El frío ayuda, pero ciertos gestos marcan la diferencia entre una fruta fresca de temporada y otra que se estropea en días
En invierno, las frutas duran más gracias a las bajas temperaturas, pero aun así pueden estropearse si no se almacenan bien. La humedad del ambiente, la sequedad de la nevera, los golpes o mezclar variedades inapropiadas aceleran su deterioro. Con unas pautas básicas, es posible alargar su vida útil sin complicaciones.
El error más común suele estar en tratarlas todas por igual, cuando cada fruta tiene sus propias manías. Algunas necesitan aire y temperatura ambiente, otras agradecen el frío y unas cuantas sufren si comparten espacio con piezas que desprenden etileno, ese gas invisible que acelera la maduración y convierte una compra perfecta en un pequeño desastre doméstico.
También conviene revisar la fruta con cierta regularidad. Una pieza dañada o demasiado madura puede arruinar el conjunto en pocos días, sobre todo en fruteros cerrados o cajones de la nevera.
Separar, limpiar restos de humedad y evitar el amontonamiento son gestos sencillos que marcan la diferencia entre tirar comida o aprovecharla hasta el último bocado.
Lavar solo antes de comer
El primer paso es no lavar la fruta antes de guardarla. La humedad facilita la aparición de moho y reblandece la piel. Es mejor lavarla justo antes de consumirla.
Separar frutas que liberan más etileno, como manzanas, plátanos o peras, es fundamental. Este gas acelera la maduración del resto y puede arruinar piezas sensibles como fresas o uvas.

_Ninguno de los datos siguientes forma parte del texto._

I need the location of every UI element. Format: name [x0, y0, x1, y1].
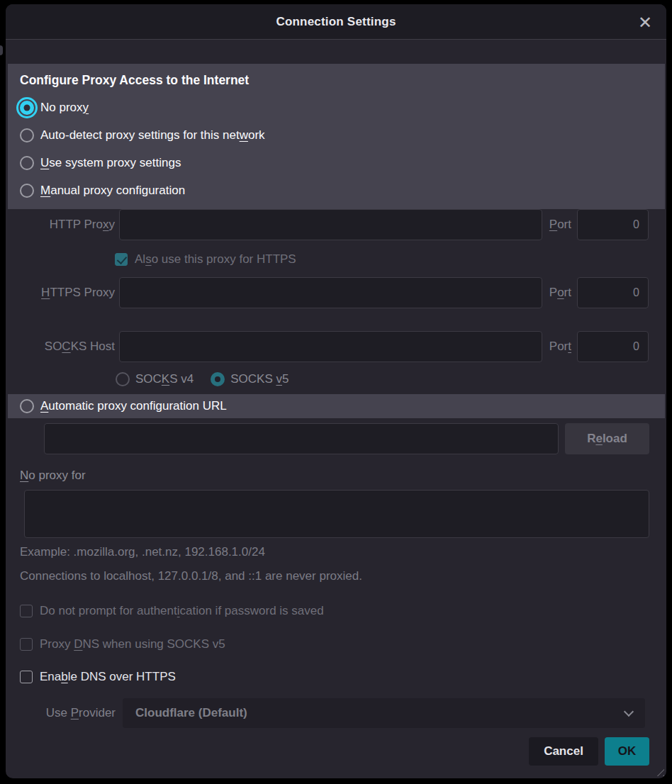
section-heading: Configure Proxy Access to the Internet	[20, 73, 665, 88]
radio-socks-v5-icon[interactable]	[211, 372, 225, 386]
also-https-label: Also use this proxy for HTTPS	[135, 252, 296, 267]
socks-version-row: SOCKS v4 SOCKS v5	[116, 370, 666, 388]
radio-manual-proxy[interactable]: Manual proxy configuration	[20, 177, 665, 204]
no-proxy-for-label: No proxy for	[20, 469, 86, 483]
auto-proxy-url-row[interactable]: Automatic proxy configuration URL	[8, 394, 665, 418]
radio-label: Auto-detect proxy settings for this netw…	[40, 128, 265, 142]
checkbox-icon[interactable]	[20, 671, 33, 683]
auto-url-input[interactable]	[44, 423, 559, 454]
provider-select[interactable]: Cloudflare (Default)	[123, 698, 645, 728]
https-proxy-label: HTTPS Proxy	[6, 286, 115, 300]
screen: Connection Settings ✕ Configure Proxy Ac…	[0, 0, 672, 784]
https-port-label: Port	[549, 286, 571, 300]
http-proxy-label: HTTP Proxy	[6, 218, 115, 232]
socks-host-label: SOCKS Host	[6, 340, 115, 354]
http-proxy-input[interactable]	[119, 209, 542, 240]
radio-button-icon[interactable]	[20, 184, 34, 198]
dialog-title: Connection Settings	[276, 15, 396, 29]
radio-label: Manual proxy configuration	[40, 184, 185, 198]
socks-port-label: Port	[549, 340, 571, 354]
ok-button[interactable]: OK	[605, 737, 649, 766]
connection-settings-dialog: Connection Settings ✕ Configure Proxy Ac…	[6, 4, 666, 778]
provider-selected-value: Cloudflare (Default)	[135, 706, 247, 720]
radio-no-proxy[interactable]: No proxy	[20, 94, 665, 121]
no-proxy-for-textarea[interactable]	[24, 490, 649, 538]
close-icon[interactable]: ✕	[635, 13, 655, 33]
use-provider-label: Use Provider	[6, 706, 116, 720]
radio-label: Use system proxy settings	[40, 156, 181, 170]
auto-url-label: Automatic proxy configuration URL	[40, 399, 227, 413]
proxy-mode-section: Configure Proxy Access to the Internet N…	[8, 64, 665, 209]
also-https-row[interactable]: Also use this proxy for HTTPS	[115, 252, 666, 267]
localhost-note: Connections to localhost, 127.0.0.1/8, a…	[20, 569, 362, 583]
socks-host-input[interactable]	[119, 331, 542, 362]
socks-v5-label: SOCKS v5	[230, 372, 289, 386]
radio-system-proxy[interactable]: Use system proxy settings	[20, 149, 665, 177]
radio-button-icon[interactable]	[20, 128, 34, 142]
socks-port-input[interactable]	[577, 331, 649, 362]
http-proxy-row: HTTP Proxy Port	[6, 209, 666, 240]
radio-socks-v4-icon[interactable]	[116, 372, 130, 386]
checkbox-proxy-dns[interactable]: Proxy DNS when using SOCKS v5	[20, 637, 225, 652]
radio-auto-url-icon[interactable]	[20, 399, 34, 413]
checkbox-icon[interactable]	[20, 605, 33, 617]
example-hint: Example: .mozilla.org, .net.nz, 192.168.…	[20, 545, 265, 559]
radio-button-icon[interactable]	[20, 101, 34, 115]
https-proxy-row: HTTPS Proxy Port	[6, 277, 666, 308]
socks-host-row: SOCKS Host Port	[6, 331, 666, 362]
checkbox-icon[interactable]	[115, 253, 128, 266]
https-port-input[interactable]	[577, 277, 649, 308]
checkbox-no-prompt-auth[interactable]: Do not prompt for authentication if pass…	[20, 603, 324, 619]
doh-provider-row: Use Provider Cloudflare (Default)	[6, 698, 645, 728]
chevron-down-icon	[625, 708, 632, 715]
checkbox-label: Do not prompt for authentication if pass…	[40, 604, 324, 618]
checkbox-enable-doh[interactable]: Enable DNS over HTTPS	[20, 669, 176, 685]
radio-button-icon[interactable]	[20, 156, 34, 170]
dialog-footer: Cancel OK	[529, 737, 649, 766]
https-proxy-input[interactable]	[119, 277, 542, 308]
radio-label: No proxy	[40, 101, 89, 115]
http-port-input[interactable]	[577, 209, 649, 240]
socks-v4-label: SOCKS v4	[135, 372, 194, 386]
cancel-button[interactable]: Cancel	[529, 737, 598, 766]
http-port-label: Port	[549, 218, 571, 232]
dialog-titlebar: Connection Settings ✕	[6, 4, 666, 40]
reload-button[interactable]: Reload	[565, 423, 649, 454]
radio-auto-detect[interactable]: Auto-detect proxy settings for this netw…	[20, 121, 665, 149]
checkbox-icon[interactable]	[20, 638, 33, 651]
checkbox-label: Enable DNS over HTTPS	[40, 670, 176, 684]
checkbox-label: Proxy DNS when using SOCKS v5	[40, 637, 225, 651]
background-page-edge	[0, 45, 3, 55]
resize-grip-icon[interactable]	[653, 765, 664, 776]
auto-url-input-row: Reload	[44, 423, 649, 454]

Otro truco eficaz es usar recipientes ventilados. Las bolsas cerradas atrapan humedad, mientras que las cajas con agujeros o los tuppers abiertos permiten que el aire circule.
Los cítricos, a la nevera
Los cítricos se conservan mucho mejor en un lugar fresco de la casa, como en un balcón sombrío, al aire libre, o en la nevera, pero siempre en el cajón inferior, donde la temperatura es estable. Las manzanas también agradecen el frío, pero conviene envolver cada pieza en papel para evitar golpes.

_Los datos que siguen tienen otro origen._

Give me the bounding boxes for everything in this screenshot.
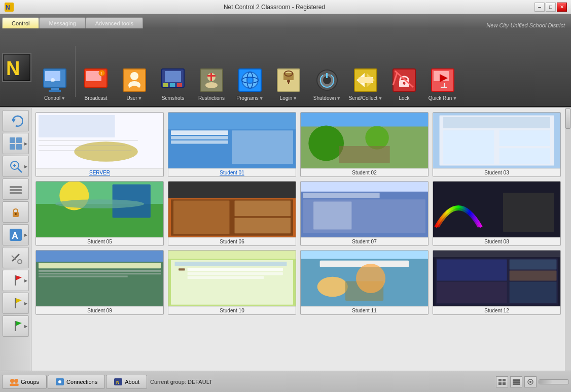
toolbar-programs[interactable]: Programs ▼ — [231, 41, 269, 102]
toolbar-quickrun[interactable]: Quick Run ▼ — [423, 41, 462, 102]
tab-control[interactable]: Control — [2, 17, 39, 28]
view-list-button[interactable] — [510, 376, 522, 387]
svg-point-161 — [14, 379, 18, 383]
control-label: Control — [44, 95, 60, 101]
quickrun-icon — [430, 67, 456, 93]
svg-rect-106 — [339, 146, 389, 163]
about-tab[interactable]: N About — [106, 375, 147, 389]
sidebar-flag-red-button[interactable]: ▶ — [3, 270, 29, 291]
sidebar-view1-button[interactable]: ▶ — [3, 133, 29, 154]
svg-rect-24 — [210, 73, 212, 81]
sidebar-lock-button[interactable] — [3, 201, 29, 223]
scroll-thumb[interactable] — [565, 109, 570, 129]
toolbar-login[interactable]: Login ▼ — [269, 41, 308, 102]
svg-rect-158 — [437, 282, 507, 303]
zoom-slider[interactable] — [539, 379, 569, 384]
sidebar-refresh-button[interactable] — [3, 110, 29, 131]
student-label-s01: Student 01 — [168, 168, 296, 176]
sidebar-text-button[interactable]: A ▶ — [3, 224, 29, 245]
connections-tab-label: Connections — [66, 379, 97, 385]
shutdown-label: Shutdown — [313, 95, 336, 101]
toolbar-lock[interactable]: Lock — [385, 41, 423, 102]
school-name: New City Unified School District — [486, 22, 569, 28]
toolbar-broadcast[interactable]: ! Broadcast — [77, 41, 115, 102]
student-tile-s05[interactable]: Student 05 — [35, 181, 164, 246]
svg-text:N: N — [116, 380, 120, 385]
view-grid-icon — [498, 378, 506, 385]
groups-tab[interactable]: Groups — [2, 375, 47, 389]
toolbar-sendcollect[interactable]: Send/Collect ▼ — [346, 41, 385, 102]
app-icon: N — [5, 3, 14, 12]
sidebar-tools-button[interactable] — [3, 247, 29, 268]
svg-rect-130 — [503, 193, 554, 232]
sidebar-flag-yellow-button[interactable]: ▶ — [3, 293, 29, 314]
restrictions-label: Restrictions — [198, 95, 225, 101]
student-tile-s12[interactable]: Student 12 — [433, 250, 561, 315]
view-grid-button[interactable] — [496, 376, 508, 387]
student-tile-s11[interactable]: Student 11 — [300, 250, 429, 315]
svg-point-8 — [51, 78, 55, 82]
toolbar-screenshots[interactable]: Scrnshots — [154, 41, 192, 102]
view-thumbnails-icon — [9, 136, 23, 151]
student-link-server[interactable]: SERVER — [89, 170, 110, 175]
student-tile-s09[interactable]: Student 09 — [35, 250, 164, 315]
sidebar-zoom-button[interactable]: ▶ — [3, 156, 29, 177]
student-tile-s10[interactable]: Student 10 — [168, 250, 296, 315]
scrollbar[interactable] — [565, 108, 571, 371]
tab-advanced-tools[interactable]: Advanced tools — [86, 17, 143, 28]
svg-marker-85 — [16, 275, 22, 280]
svg-rect-142 — [179, 268, 185, 270]
svg-rect-143 — [188, 268, 283, 271]
flag-green-icon — [9, 319, 23, 333]
svg-point-163 — [14, 383, 19, 386]
svg-marker-87 — [16, 298, 22, 303]
close-button[interactable]: ✕ — [557, 3, 567, 12]
svg-rect-91 — [39, 115, 115, 137]
student-label-s10: Student 10 — [168, 306, 296, 314]
svg-rect-132 — [36, 251, 163, 262]
toolbar-restrictions[interactable]: Restrictions — [192, 41, 231, 102]
tools-icon — [9, 251, 23, 265]
student-tile-s08[interactable]: Student 08 — [433, 181, 561, 246]
login-icon — [275, 67, 302, 93]
view-detail-button[interactable] — [524, 376, 537, 387]
text-arrow: ▶ — [24, 233, 27, 237]
sidebar-grid-button[interactable] — [3, 179, 29, 200]
connections-tab[interactable]: Connections — [48, 375, 105, 389]
tab-messaging[interactable]: Messaging — [39, 17, 85, 28]
student-tile-s02[interactable]: Student 02 — [300, 112, 429, 177]
svg-marker-65 — [12, 119, 16, 123]
toolbar-control[interactable]: Control ▼ — [35, 41, 74, 102]
svg-rect-74 — [10, 186, 22, 188]
flag-red-icon — [9, 273, 23, 288]
svg-rect-172 — [513, 379, 520, 381]
svg-point-160 — [10, 379, 14, 383]
toolbar-user[interactable]: User ▼ — [115, 41, 154, 102]
flag-red-arrow: ▶ — [24, 278, 27, 283]
title-bar: N Net Control 2 Classroom - Registered –… — [0, 0, 571, 14]
svg-rect-156 — [510, 260, 557, 270]
svg-rect-20 — [177, 83, 182, 87]
student-label-s07: Student 07 — [301, 237, 428, 245]
student-tile-s03[interactable]: Student 03 — [433, 112, 561, 177]
svg-rect-66 — [10, 137, 15, 143]
sendcollect-label: Send/Collect — [349, 95, 378, 101]
lock-icon — [391, 67, 417, 93]
svg-point-78 — [15, 213, 17, 215]
svg-rect-52 — [441, 87, 447, 88]
svg-text:N: N — [6, 4, 10, 11]
student-tile-s01[interactable]: Student 01 — [168, 112, 296, 177]
student-tile-s07[interactable]: Student 07 — [300, 181, 429, 246]
app-logo: N — [2, 53, 31, 82]
minimize-button[interactable]: – — [534, 3, 545, 12]
svg-rect-133 — [36, 262, 163, 306]
student-tile-server[interactable]: SERVER — [35, 112, 164, 177]
toolbar-shutdown[interactable]: Shutdown ▼ — [308, 41, 346, 102]
student-link-s01[interactable]: Student 01 — [220, 170, 244, 175]
sidebar-flag-green-button[interactable]: ▶ — [3, 315, 29, 337]
student-tile-s06[interactable]: Student 06 — [168, 181, 296, 246]
maximize-button[interactable]: □ — [546, 3, 556, 12]
svg-text:N: N — [6, 58, 20, 79]
zoom-arrow: ▶ — [24, 164, 27, 169]
shutdown-dropdown-icon: ▼ — [336, 96, 341, 101]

En el caso de frutas pequeñas como frutos rojos, poner una hoja de papel absorbente en el fondo del recipiente ayuda a mantenerlas secas durante más tiempo.

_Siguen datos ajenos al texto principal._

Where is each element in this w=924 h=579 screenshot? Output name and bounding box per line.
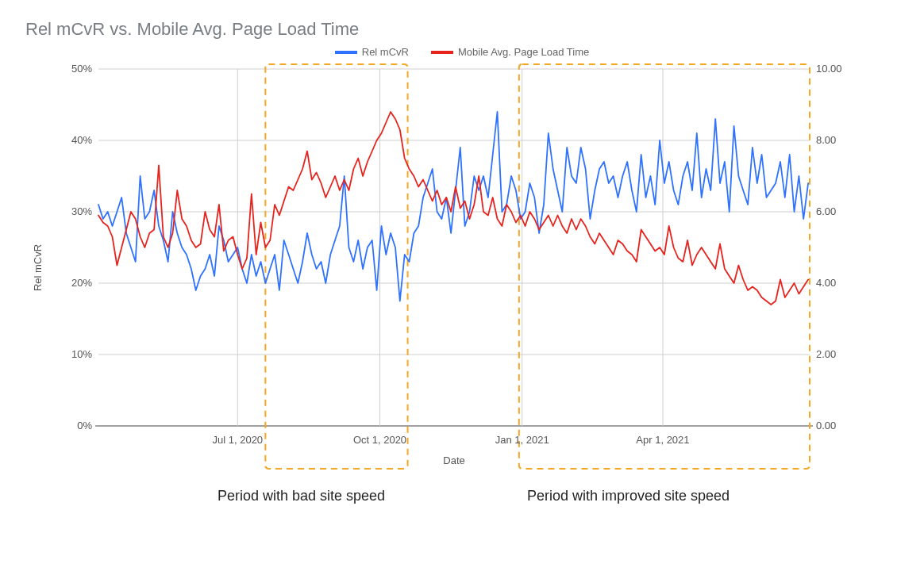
chart-svg: 0%10%20%30%40%50%0.002.004.006.008.0010.…	[57, 61, 851, 474]
svg-text:0.00: 0.00	[816, 420, 836, 431]
svg-text:10.00: 10.00	[816, 63, 842, 75]
svg-text:0%: 0%	[77, 420, 92, 431]
svg-text:20%: 20%	[71, 277, 92, 289]
svg-text:Oct 1, 2020: Oct 1, 2020	[353, 434, 406, 446]
legend-swatch-load	[431, 51, 453, 54]
legend-item-mcvr: Rel mCvR	[335, 46, 409, 58]
chart-container: Rel mCvR vs. Mobile Avg. Page Load Time …	[19, 19, 905, 504]
legend-swatch-mcvr	[335, 51, 357, 54]
annotation-row: Period with bad site speed Period with i…	[19, 488, 905, 504]
annotation-improved-speed: Period with improved site speed	[527, 488, 905, 504]
svg-text:Jan 1, 2021: Jan 1, 2021	[495, 434, 549, 446]
svg-text:2.00: 2.00	[816, 348, 836, 360]
annotation-bad-speed: Period with bad site speed	[218, 488, 479, 504]
svg-text:Apr 1, 2021: Apr 1, 2021	[636, 434, 689, 446]
svg-text:Jul 1, 2020: Jul 1, 2020	[212, 434, 263, 446]
y-axis-left-label: Rel mCvR	[33, 243, 44, 290]
legend-item-load: Mobile Avg. Page Load Time	[431, 46, 589, 58]
svg-text:6.00: 6.00	[816, 205, 836, 217]
plot-area: 0%10%20%30%40%50%0.002.004.006.008.0010.…	[57, 61, 867, 474]
svg-text:50%: 50%	[71, 63, 92, 75]
legend: Rel mCvR Mobile Avg. Page Load Time	[19, 46, 905, 58]
svg-rect-12	[519, 64, 810, 469]
svg-text:8.00: 8.00	[816, 134, 836, 146]
legend-label: Mobile Avg. Page Load Time	[458, 46, 589, 58]
chart-title: Rel mCvR vs. Mobile Avg. Page Load Time	[25, 19, 905, 40]
svg-text:Date: Date	[443, 454, 464, 466]
y-axis-right-spacer	[867, 61, 905, 474]
svg-rect-11	[265, 64, 407, 469]
svg-text:4.00: 4.00	[816, 277, 836, 289]
svg-text:40%: 40%	[71, 134, 92, 146]
svg-text:30%: 30%	[71, 205, 92, 217]
legend-label: Rel mCvR	[362, 46, 409, 58]
svg-text:10%: 10%	[71, 348, 92, 360]
y-axis-left-label-container: Rel mCvR	[19, 61, 57, 474]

En cambio, si alguna fruta está muy madura, conviene separarla del resto para que no contagie su deterioro. Se trata de un simple gesto que prolonga la frescura varios días.
Con estas pautas, la nevera se convierte en la mejor aliada para mantener la fruta en buen estado durante todo el invierno, ya que prolonga su estado de conservación.